Federated search (federated information retrieval or distributed information retrieval) is a technique for searching multiple text collections simultaneously. Queries are submitted to a subset of collections that are most likely to return relevant answers. The results returned by selected collections are integrated and merged into a single list. Federated search is preferred over centralized search alternatives in many environments. For example, commercial search engines such as Google cannot easily index uncrawlable hidden web collections while federated search systems can search the contents of hidden web collections without crawling. In enterprise environments, where each organization maintains an independent search engine, federated search techniques can provide parallel search over multiple collections. There are three major challenges in federated search. For each query, a subset of collections that are most likely to return relevant documents are selected. This creates the collection selection problem. To be able to select suitable collections, federated search systems need to acquire some knowledge about the contents of each collection, creating the collection representation problem. The results returned from the selected collections are merged before the final presentation to the user. This final step is the result merging problem. The goal of this work, is to provide a comprehensive summary of the previous research on the federated search challenges described above.

查看原文本刊更多论文

联邦搜索

联邦搜索(联邦信息检索或分布式信息检索)是一种同时搜索多个文本集合的技术。查询被提交给最有可能返回相关答案的集合子集。所选集合返回的结果被集成并合并到单个列表中。在许多环境中，联邦搜索比集中式搜索更受欢迎。例如，谷歌这样的商业搜索引擎不能很容易地索引无法抓取的隐藏web集合，而联邦搜索系统可以搜索隐藏web集合的内容而不需要抓取。在企业环境中，每个组织维护一个独立的搜索引擎，联邦搜索技术可以提供对多个集合的并行搜索。在联邦搜索中有三个主要挑战。对于每个查询，选择最有可能返回相关文档的集合子集。这就产生了集合选择问题。为了能够选择合适的集合，联邦搜索系统需要获取关于每个集合内容的一些知识，这就产生了集合表示问题。从所选集合返回的结果在最终呈现给用户之前被合并。最后一步是结果合并问题。这项工作的目标是对前面描述的联邦搜索挑战的研究提供一个全面的总结。

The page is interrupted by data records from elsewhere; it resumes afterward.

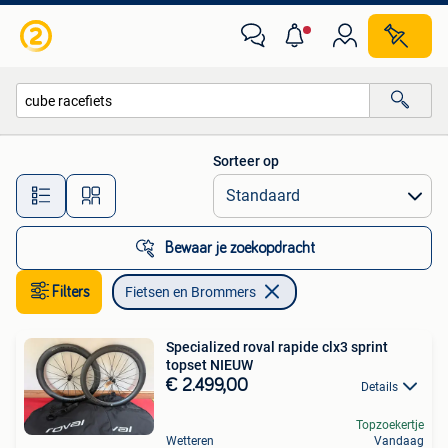
Fietsen en Brommers
Sorteer op
Alle afstanden…
Bewaar je zoekopdracht
Filters
Fietsen en Brommers
Specialized roval rapide clx3 sprint
topset NIEUW
€ 2.499,00
Details
Topzoekertje
Wetteren
Vandaag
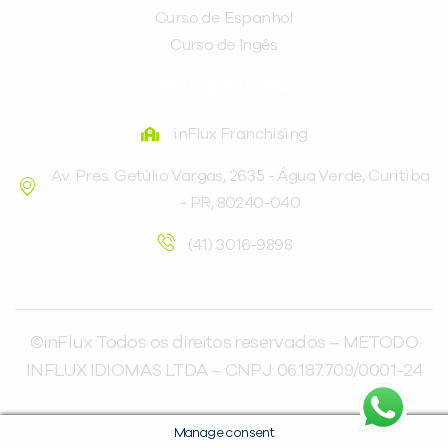
Curso de Espanhol
Curso de Ingês
FRANQUEADORA
inFlux Franchising
Av. Pres. Getúlio Vargas, 2635 - Água Verde, Curitiba
- PR, 80240-040
(41) 3016-9898
©inFlux Todos os direitos reservados – METODO
INFLUX IDIOMAS LTDA – CNPJ: 06.187.709/0001-24
Manage consent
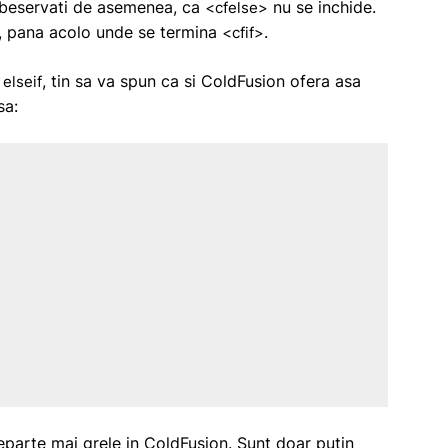
 Obeservati de asemenea, ca
nu se inchide.
<cfelse>
is, pana acolo unde se termina
.
<cfif>
i
, tin sa va spun ca si ColdFusion ofera asa
elseif
sa:
eparte mai grele in ColdFusion. Sunt doar putin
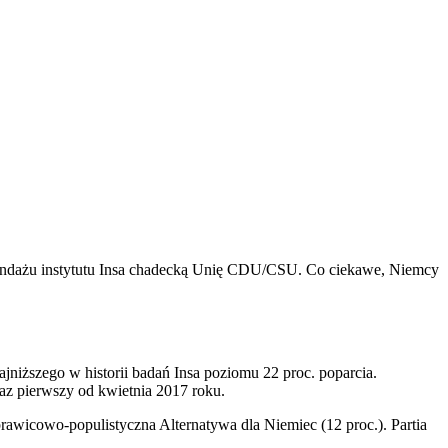
 sondażu instytutu Insa chadecką Unię CDU/CSU. Co ciekawe, Niemcy
iższego w historii badań Insa poziomu 22 proc. poparcia.
raz pierwszy od kwietnia 2017 roku.
 prawicowo-populistyczna Alternatywa dla Niemiec (12 proc.). Partia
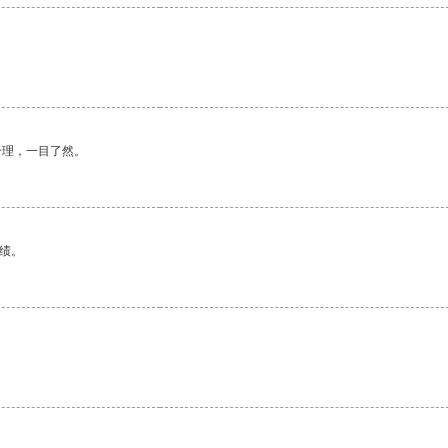
合理，一目了然。
绩。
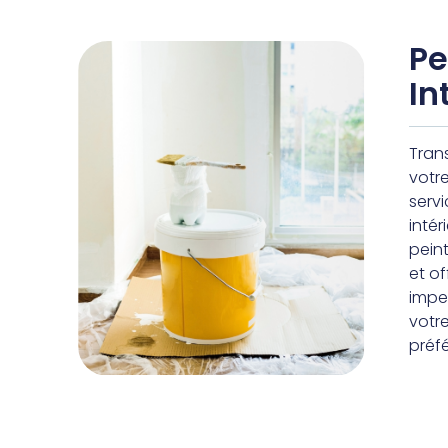
Pe
In
Tran
votr
serv
intér
pein
et of
impe
votre
préf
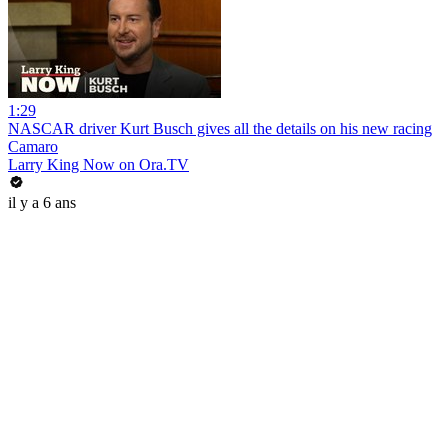
1:29
NASCAR driver Kurt Busch gives all the details on his new racing
Camaro
Larry King Now on Ora.TV
il y a 6 ans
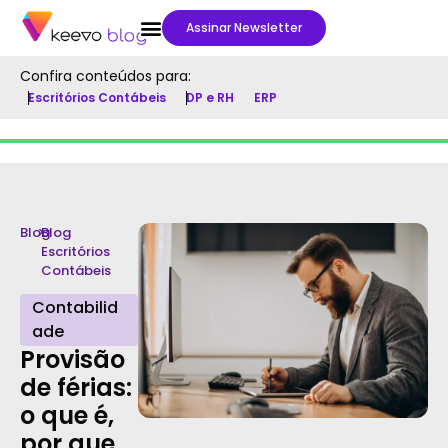
Assinar Newsletter
Confira conteúdos para:
Escritórios Contábeis
DP e RH
ERP
Blog
>
Blog
Escritórios
Contábeis
Contabilid
ade
Provisão
de férias:
o que é,
por que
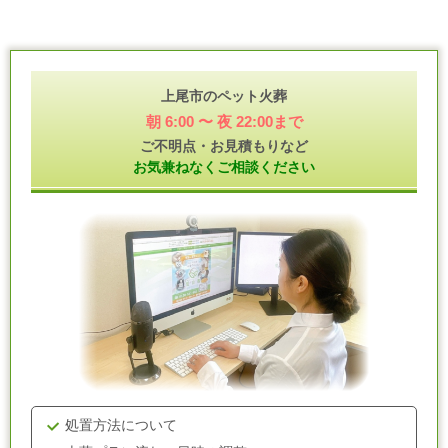
上尾市のペット火葬
朝 6:00 〜 夜 22:00まで
ご不明点・お見積もりなど
お気兼ねなくご相談ください
処置方法について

本文章由计算机程序翻译，如有差异，请以英文原文为准。

求助全文

约1分钟内获得全文求助全文

来源期刊

Foundations and Trends in Information Retrieval COMPUTER SCIENCE, INFORMATION SYSTEMS-

CiteScore

39.10

自引率

0.00%

发文量

期刊介绍： The surge in research across all domains in the past decade has resulted in a plethora of new publications, causing an exponential growth in published research. Navigating through this extensive literature and staying current has become a time-consuming challenge. While electronic publishing provides instant access to more articles than ever, discerning the essential ones for a comprehensive understanding of any topic remains an issue. To tackle this, Foundations and Trends® in Information Retrieval - FnTIR - addresses the problem by publishing high-quality survey and tutorial monographs in the field. Each issue of Foundations and Trends® in Information Retrieval - FnT IR features a 50-100 page monograph authored by research leaders, covering tutorial subjects, research retrospectives, and survey papers that provide state-of-the-art reviews within the scope of the journal.